The youngest veterans requiring caregivers are those whose ranks are growing from Operation Iraqi Freedom and Operation Enduring Freedom in Afghanistan, says the report. More than 40% of veterans who need caregivers are between the ages of 18 and 54, the report finds.

Younger Veterans Receive Help From Parents and Family

About one in four (26%) of the youngest veterans are being cared for by parents who are likely to need more caregiving support as they age.

Conditions for which veterans need help differ widely, depending on when and in which war they served, the report says.

Among key findings:

  • 70% of caregivers say the veteran they help has a mental illness, such as depression, anxiety, or posttraumatic stress disorder.
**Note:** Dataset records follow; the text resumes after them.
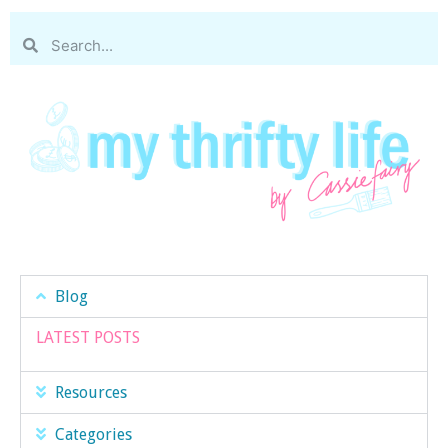
Blog
LATEST POSTS
Resources
Categories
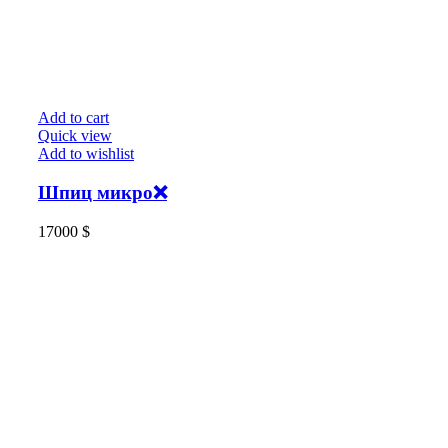
Add to cart
Quick view
Add to wishlist
Шпиц микро❌️
17000
$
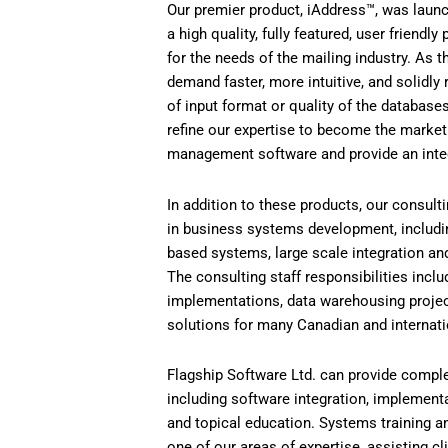
Our premier product, iAddress™, was laun
a high quality, fully featured, user friendl
for the needs of the mailing industry. As 
demand faster, more intuitive, and solidly 
of input format or quality of the databas
refine our expertise to become the market
management software and provide an inte
In addition to these products, our consult
in business systems development, includ
based systems, large scale integration and
The consulting staff responsibilities inclu
implementations, data warehousing proje
solutions for many Canadian and internat
Flagship Software Ltd. can provide comple
including software integration, implement
and topical education. Systems training a
one of our areas of expertise, assisting cl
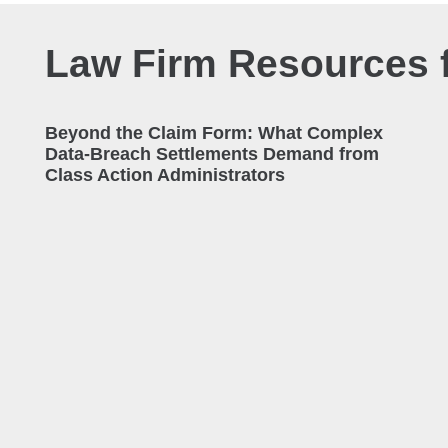
Law Firm Resources f
Beyond the Claim Form: What Complex
Data-Breach Settlements Demand from
Class Action Administrators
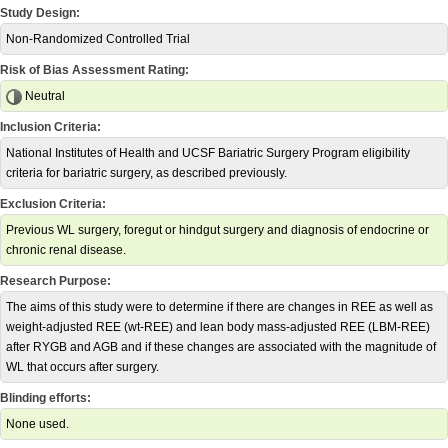
Study Design:
Non-Randomized Controlled Trial
Risk of Bias Assessment Rating:
Neutral
Inclusion Criteria:
National Institutes of Health and UCSF Bariatric Surgery Program eligibility
criteria for bariatric surgery, as described previously.
Exclusion Criteria:
Previous WL surgery, foregut or hindgut surgery and diagnosis of endocrine or
chronic renal disease.
Research Purpose:
The aims of this study were to determine if there are changes in REE as well as
weight-adjusted REE (wt-REE) and lean body mass-adjusted REE (LBM-REE)
after RYGB and AGB and if these changes are associated with the magnitude of
WL that occurs after surgery.
Blinding efforts:
None used.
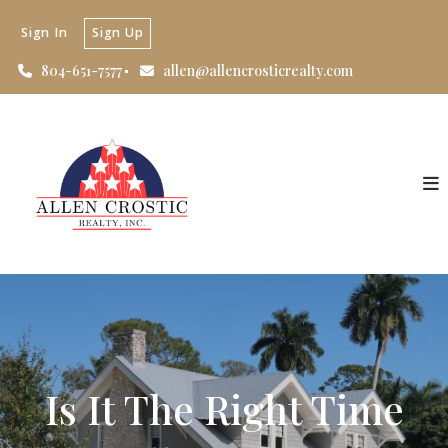
Sign In
Sign Up
804-651-7577
allen@allencrosticrealty.com
Is It The Right Time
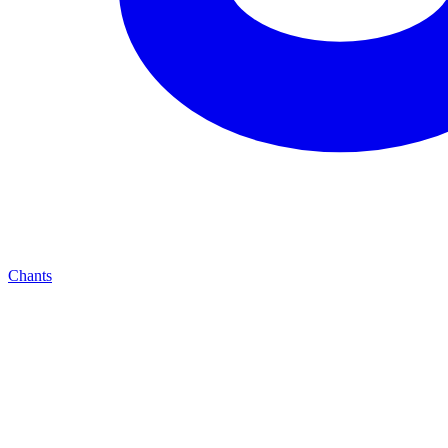
Chants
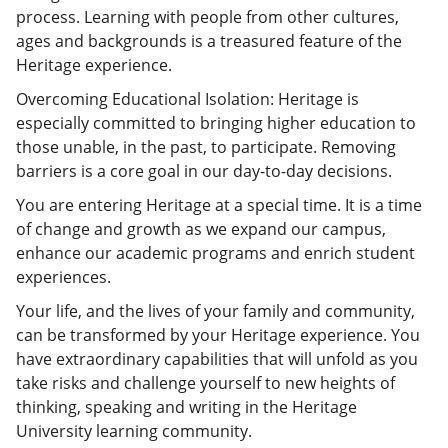
process. Learning with people from other cultures,
ages and backgrounds is a treasured feature of the
Heritage experience.
Overcoming Educational Isolation: Heritage is
especially committed to bringing higher education to
those unable, in the past, to participate. Removing
barriers is a core goal in our day-to-day decisions.
You are entering Heritage at a special time. It is a time
of change and growth as we expand our campus,
enhance our academic programs and enrich student
experiences.
Your life, and the lives of your family and community,
can be transformed by your Heritage experience. You
have extraordinary capabilities that will unfold as you
take risks and challenge yourself to new heights of
thinking, speaking and writing in the Heritage
University learning community.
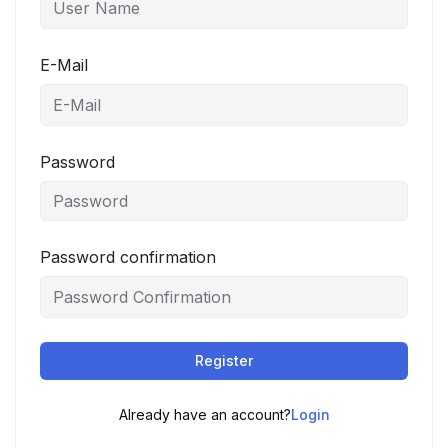
E-Mail
Password
Password confirmation
Register
Already have an account?
Login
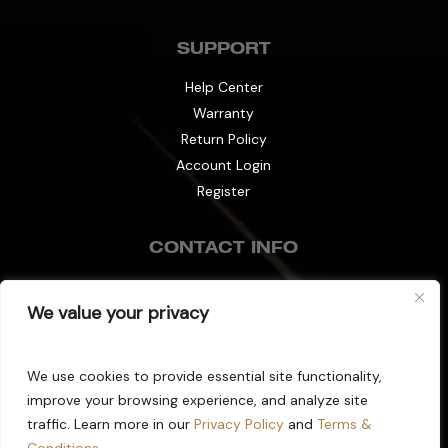
SUPPORT
Help Center
Warranty
Return Policy
Account Login
Register
CONTACT INFO
info@decibel-plus.com
We value your privacy
(702) 710-0074
We use cookies to provide essential site functionality,
improve your browsing experience, and analyze site
Copyright © 2025 Decibel Plus. All Rights
traffic. Learn more in our
Privacy Policy
and
Terms &
Reserved.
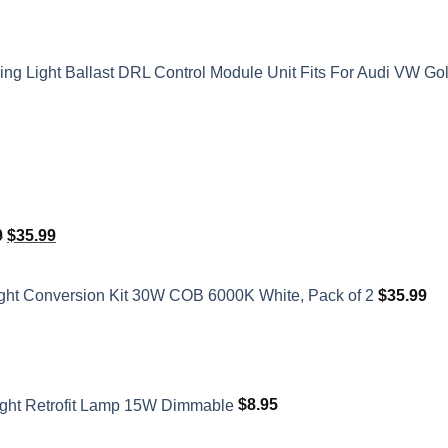
 Light Ballast DRL Control Module Unit Fits For Audi VW Go
Original
Current
0
$
35.99
price
price
was:
is:
ght Conversion Kit 30W COB 6000K White, Pack of 2
$
35.99
$41.50.
$35.99.
ght Retrofit Lamp 15W Dimmable
$
8.95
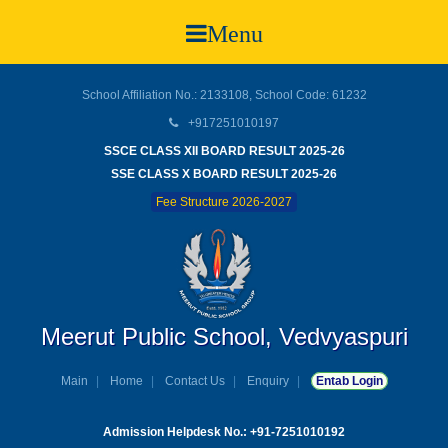
Menu
School Affiliation No.: 2133108, School Code: 61232
+917251010197
SSCE CLASS XII BOARD RESULT 2025-26
SSE CLASS X BOARD RESULT 2025-26
Fee Structure 2026-2027
Meerut Public School, Vedvyaspuri
Main
Home
Contact Us
Enquiry
Entab Login
Admission Helpdesk No.: +91-7251010192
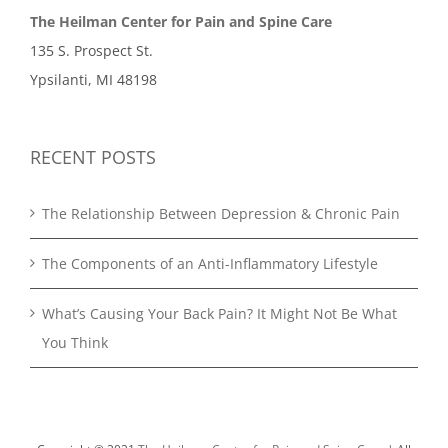
The Heilman Center for Pain and Spine Care
135 S. Prospect St.
Ypsilanti, MI 48198
RECENT POSTS
The Relationship Between Depression & Chronic Pain
The Components of an Anti-Inflammatory Lifestyle
What’s Causing Your Back Pain? It Might Not Be What
You Think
Nationally, mental or emotional health problems are reported by only 28% of caregivers.
  • 29% of caregivers say their veteran has traumatic brain injury, 28% list diabetes, and 20% paralysis or spinal cord injury.
  • 80% of veterans’ caregivers say they deal with two or more of the 10 specific conditions they were asked about, and 67% named additional conditions, with 24% mentioning problems such as bone, joint, or limb trouble, 12% hearing or ear problems, 9% heart conditions, and 9% neuropathy or nerve issues.
  • The time involvement for caregivers of veterans is also much greater than for other people, with 30% reporting being in their role for 10 years or more, compared to only 15% of caregivers of others nationally.

Toll of Caring for Veterans

“Not only are caregivers of veterans in their role for a longer period, but their burden of care is also heavier -- 65% are in a high-burden caregiving situation, compared to 31% nationally,” the report says. “The increased burden is due to a greater likelihood of helping with activities of daily living, including dressing, bathing, feeding and dealing with incontinence.”